What this task involves:
In the response, the entries must appear exactly as supplied.

Information given:

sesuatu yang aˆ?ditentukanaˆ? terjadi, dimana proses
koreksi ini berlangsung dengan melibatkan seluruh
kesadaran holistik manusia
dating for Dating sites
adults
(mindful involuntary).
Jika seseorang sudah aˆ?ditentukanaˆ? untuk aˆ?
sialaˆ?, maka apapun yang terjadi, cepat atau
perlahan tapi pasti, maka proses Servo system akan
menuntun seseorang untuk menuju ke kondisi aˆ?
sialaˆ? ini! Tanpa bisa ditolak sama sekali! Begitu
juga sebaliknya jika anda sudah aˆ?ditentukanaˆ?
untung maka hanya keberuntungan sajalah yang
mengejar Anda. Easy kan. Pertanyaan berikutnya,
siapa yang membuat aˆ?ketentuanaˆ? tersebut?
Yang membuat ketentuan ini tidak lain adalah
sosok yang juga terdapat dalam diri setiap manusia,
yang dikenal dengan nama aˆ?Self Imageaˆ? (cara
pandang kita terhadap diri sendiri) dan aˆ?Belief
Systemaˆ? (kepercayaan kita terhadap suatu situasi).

Result below:
sesuatu yang aˆ?ditentukanaˆ? terjadi, dimana proses
koreksi ini berlangsung dengan melibatkan seluruh
kesadaran holistik manusia
dating for Dating sites
adults
(mindful involuntary).
Jika seseorang sudah aˆ?ditentukanaˆ? untuk aˆ?
sialaˆ?, maka apapun yang terjadi, cepat atau
perlahan tapi pasti, maka proses Servo system akan
menuntun seseorang untuk menuju ke kondisi aˆ?
sialaˆ? ini! Tanpa bisa ditolak sama sekali! Begitu
juga sebaliknya jika anda sudah aˆ?ditentukanaˆ?
untung maka hanya keberuntungan sajalah yang
mengejar Anda. Easy kan. Pertanyaan berikutnya,
siapa yang membuat aˆ?ketentuanaˆ? tersebut?
Yang membuat ketentuan ini tidak lain adalah
sosok yang juga terdapat dalam diri setiap manusia,
yang dikenal dengan nama aˆ?Self Imageaˆ? (cara
pandang kita terhadap diri sendiri) dan aˆ?Belief
Systemaˆ? (kepercayaan kita terhadap suatu situasi).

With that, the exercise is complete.